I can't describe how amazing it was to be with our travel friends again. To ask questions that I had been wondering about. To see how much the kids have grown, but still are the same. To be with people who remember how sick the Newbie was, and can appreciate her development. To share stories, some not so nice, about what it is like to bring home a baby from Ethiopia. To relax and talk and laugh and remember. The bond we have is very special and I feel blessed that we had the opportunity to spend the weekend together. I am so thankful that the other families had this great idea and chose to invite us! I'm thrilled that this will be an annual event.

All of our kids got along very well, and my big girls have another special friend now. The Newbie was in rare form-- a total ham, dancing it up, loving the water. However, she also started pinching. Not a cute pinch on the cheeks, but quite a menacing pinch and usually not provoked. We had a few naughty chairs and two time-ins.

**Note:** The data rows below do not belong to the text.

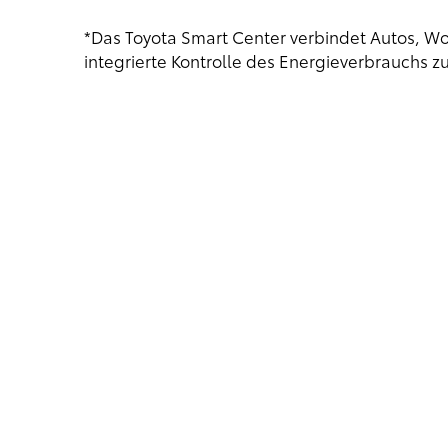
*Das Toyota Smart Center verbindet Autos, W
integrierte Kontrolle des Energieverbrauchs z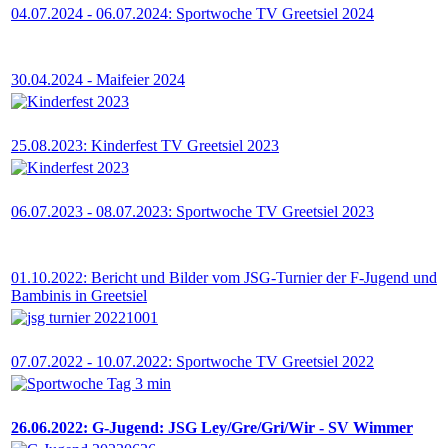
04.07.2024 - 06.07.2024: Sportwoche TV Greetsiel 2024
30.04.2024 - Maifeier 2024
25.08.2023: Kinderfest TV Greetsiel 2023
06.07.2023 - 08.07.2023: Sportwoche TV Greetsiel 2023
01.10.2022: Bericht und Bilder vom JSG-Turnier der F-Jugend und
Bambinis in Greetsiel
07.07.2022 - 10.07.2022: Sportwoche TV Greetsiel 2022
26.06.2022: G-Jugend: JSG Ley/Gre/Gri/Wir - SV Wimmer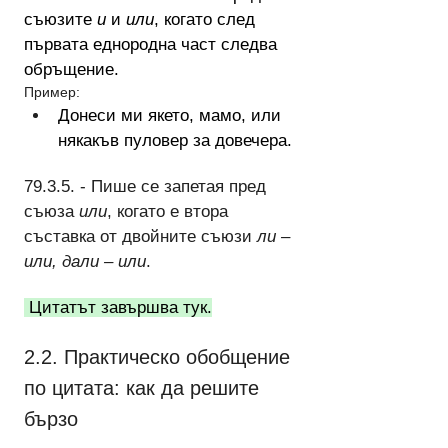
съюзите 
и
 и 
или
, когато след 
първата еднородна част следва 
обръщение.
Пример:
Донеси ми якето, мамо, или 
някакъв пуловер за довечера.
79.3.5. - Пише се запетая пред 
съюза 
или
, когато е втора 
съставка от двойните съюзи 
ли – 
или, дали – или
.
 Цитатът завършва тук.
2.2. Практическо обобщение 
по цитата: как да решите 
бързо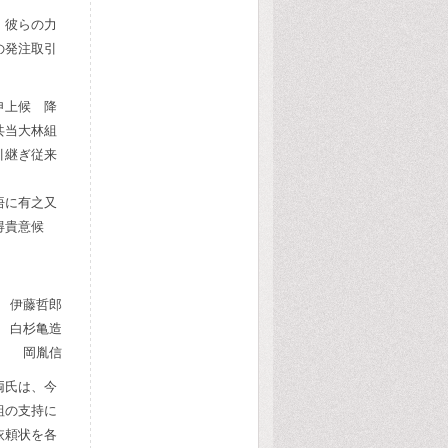
、彼らの力
の発注取引
申上候 降
共当大林組
引継ぎ従来
悟に有之又
に得貴意候
 伊藤哲郎
白杉亀造
岡胤信
両氏は、今
組の支持に
依頼状を各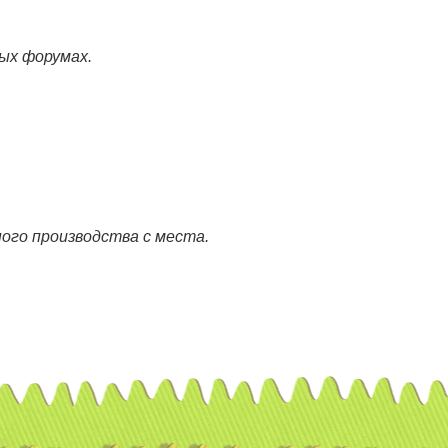
ных форумах.
ного производства с места.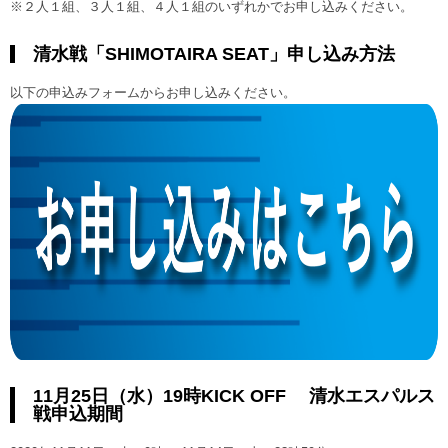
※２人１組、３人１組、４人１組のいずれかでお申し込みください。
清水戦「SHIMOTAIRA SEAT」申し込み方法
以下の申込みフォームからお申し込みください。
11月25日（水）19時KICK OFF 清水エスパルス
戦申込期間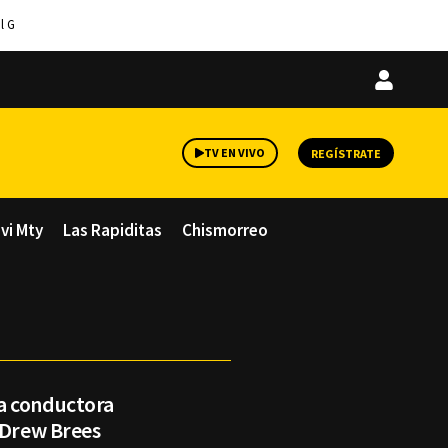
l G
Iniciar
sesión
TV EN VIVO
REGÍSTRATE
avi Mty
Las Rapiditas
Chismorreo
a conductora
 Drew Brees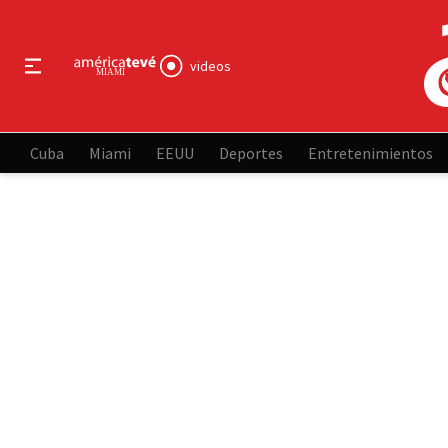
videos
Cuba
Miami
EEUU
Deportes
Entretenimientos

I felt like I was yelling all weekend--not my best mom moment. However, we can be flexible about some things but not causing physical pain. I was embarassed by her behavior and frustrated. Dan thinks that I was taking things to personally and that almost-two-year-olds act out. Probably the truth lies somewhere in the middle of both of our perspectives.

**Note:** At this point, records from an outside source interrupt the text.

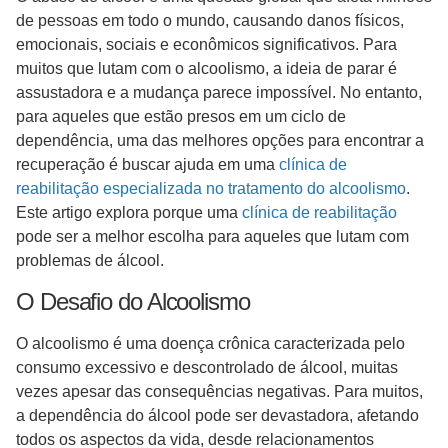
de pessoas em todo o mundo, causando danos físicos,
emocionais, sociais e econômicos significativos. Para
muitos que lutam com o alcoolismo, a ideia de parar é
assustadora e a mudança parece impossível. No entanto,
para aqueles que estão presos em um ciclo de
dependência, uma das melhores opções para encontrar a
recuperação é buscar ajuda em uma
clínica de
reabilitação especializada no tratamento do alcoolismo
.
Este artigo explora porque uma
clínica de reabilitação
pode ser a melhor escolha para aqueles que lutam com
problemas de álcool.
O Desafio do Alcoolismo
O alcoolismo é uma doença crônica caracterizada pelo
consumo excessivo e descontrolado de álcool, muitas
vezes apesar das consequências negativas. Para muitos,
a dependência do álcool pode ser devastadora, afetando
todos os aspectos da vida, desde relacionamentos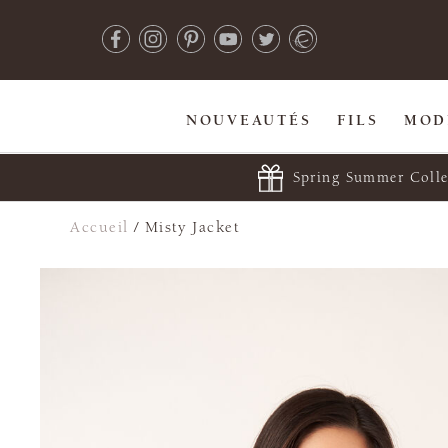
NOUVEAUTÉS
FILS
MOD
Spring Summer Colle
Accueil
/
Misty Jacket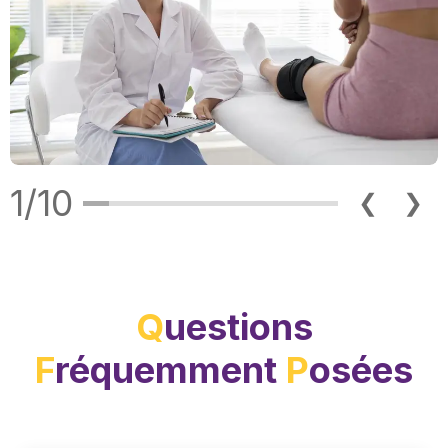
1/10
❮
❯
Q
uestions
F
réquemment
P
osées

I turned to my adoptive family forum, and they did not disappoint. A quote from one of the moms, "All behavior is communication." I'm going to reflect on that and try and figure out what was going on. Maybe too much vacation laxity and not enough routine. Although, her targets most often were the other adopted kids. Maybe there is something there, maybe not. She did get a time out for pulling out a clump of the Doodle's hair. I put Hoosier Girl on alert, and I'm going to see if the pinching persists.

Tuesday, June 29, 2010

Are they all yours?








We're at the party store and all three girls are in the matchy matchy outfits the older girls picked out at Cos*co. The Newbie is scared of the balloons being inflated from the big helium cannisters. The older girls are comforting her, "It's ok sissy. It's ok." Then the dude behind the register looks at all of us and asks,"Are they all yours?" Well, duh. Instead of a lecture, I just say,"Um, yeah." with the attitude of how stupid are you really? At least he didn't ask any more questions after that.